§ **Task directions**
Look through the listing for the string "Règlement" and copy out every line that holds it.
▼
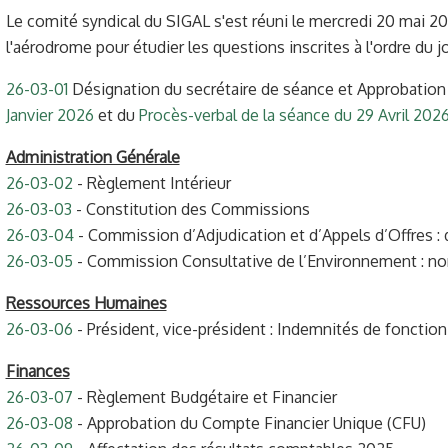
Le comité syndical du SIGAL s'est réuni le mercredi 20 mai 2
l'aérodrome pour étudier les questions inscrites à l'ordre du jo
26-03-01
Désignation du secrétaire de séance et Approbatio
Janvier 2026
et du
Procès-verbal de la séance du 29 Avril 202
Administration Générale
26-03-02
- Règlement Intérieur
26-03-03
- Constitution des Commissions
26-03-04
- Commission d’Adjudication et d’Appels d’Offres 
26-03-05
- Commission Consultative de l’Environnement : no
Ressources Humaines
26-03-06
- Président, vice-président : Indemnités de fonction
Finances
26-03-07
- Règlement Budgétaire et Financier
26-03-08
- Approbation du Compte Financier Unique (CFU)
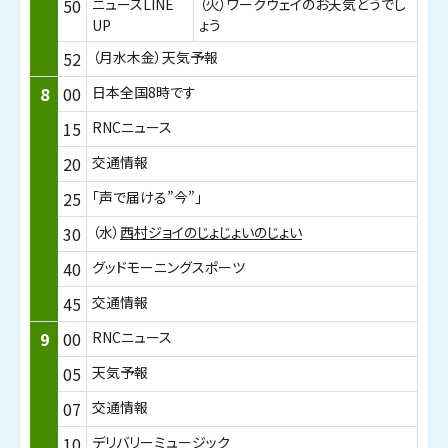
50
ニュースLINE
（火）ワークウェイのお天気どうでし
UP
ょう
52
（月水木金）天気予報
8
00
日本全国8時です
15
RNCニュース
20
交通情報
25
「声で届ける”今”」
30
（水）
西村ジョイのじょじょいのじょい
40
グッドモーニングスポーツ
45
交通情報
9
00
RNCニュース
05
天気予報
07
交通情報
10
デリバリーミュージック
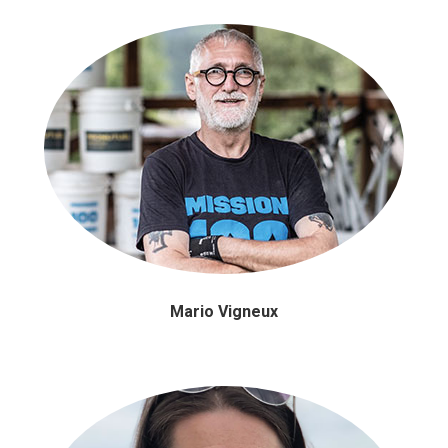
Mario Vigneux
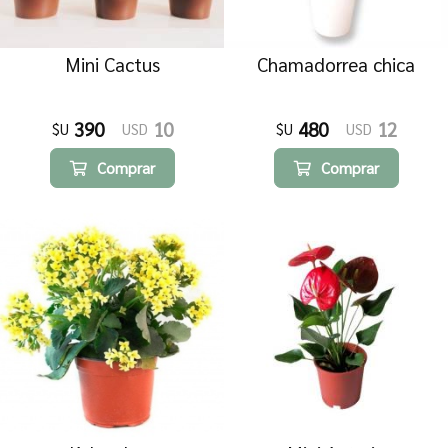
Mensaje
Mini Cactus
Chamadorrea chica
390
10
480
12
$U
USD
$U
USD
Comprar
Comprar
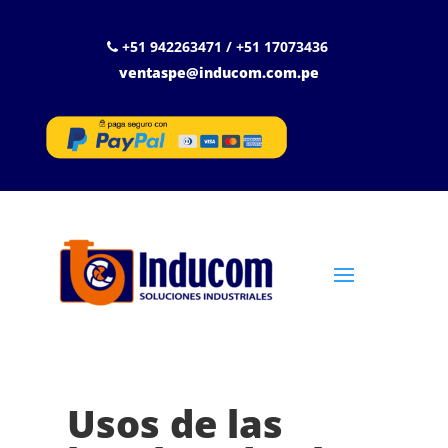
+51 942263471 / +51 17073436
ventaspe@inducom.com.pe
Usos de las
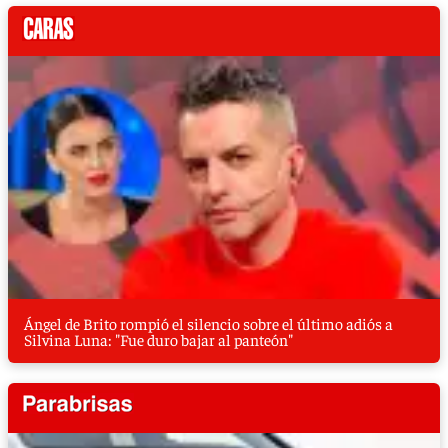
Ángel de Brito rompió el silencio sobre el último adiós a
Silvina Luna: "Fue duro bajar al panteón"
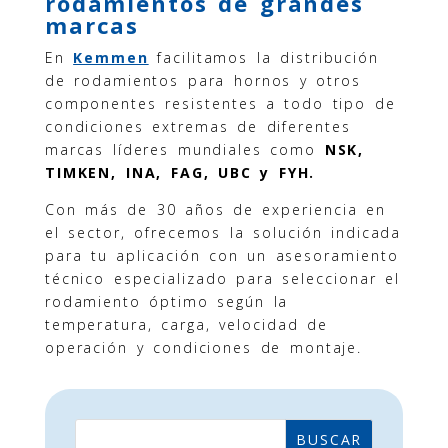
rodamientos de grandes
marcas
En
Kemmen
facilitamos la distribución
de rodamientos para hornos y otros
componentes resistentes a todo tipo de
condiciones extremas de diferentes
marcas líderes mundiales como
NSK,
TIMKEN, INA, FAG, UBC y FYH.
Con más de 30 años de experiencia en
el sector, ofrecemos la solución indicada
para tu aplicación con un asesoramiento
técnico especializado para seleccionar el
rodamiento óptimo según la
temperatura, carga, velocidad de
operación y condiciones de montaje.
BUSCAR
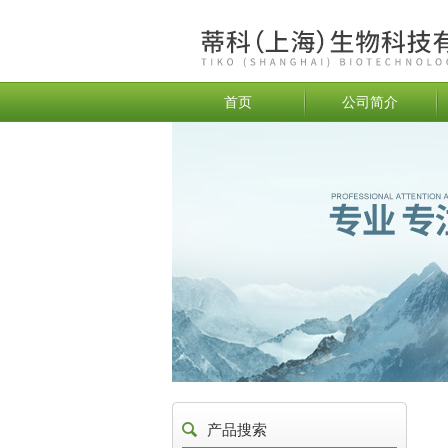
首页
公司简介
产品搜索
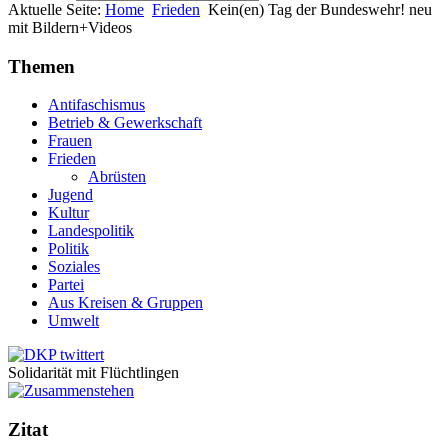
Aktuelle Seite:
Home
Frieden
Kein(en) Tag der Bundeswehr! neu
mit Bildern+Videos
Themen
Antifaschismus
Betrieb & Gewerkschaft
Frauen
Frieden
Abrüsten
Jugend
Kultur
Landespolitik
Politik
Soziales
Partei
Aus Kreisen & Gruppen
Umwelt
Solidarität mit Flüchtlingen
Zitat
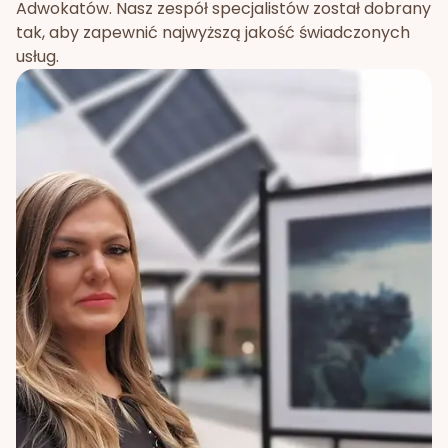
Adwokatów. Nasz zespół specjalistów został dobrany
tak, aby zapewnić najwyższą jakość świadczonych
usług.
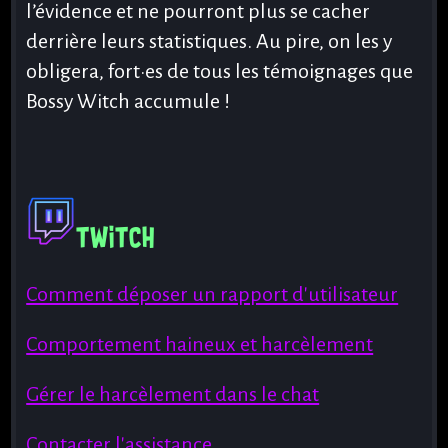
l’évidence et ne pourront plus se cacher
derrière leurs statistiques. Au pire, on les y
obligera, fort·es de tous les témoignages que
Bossy Witch accumule !
Twitch
Comment déposer un rapport d'utilisateur
Comportement haineux et harcèlement
Gérer le harcèlement dans le chat
Contacter l'assistance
▲
§ **Written response**
- Règlement Intérieur
- Règlement Budgétaire et Financier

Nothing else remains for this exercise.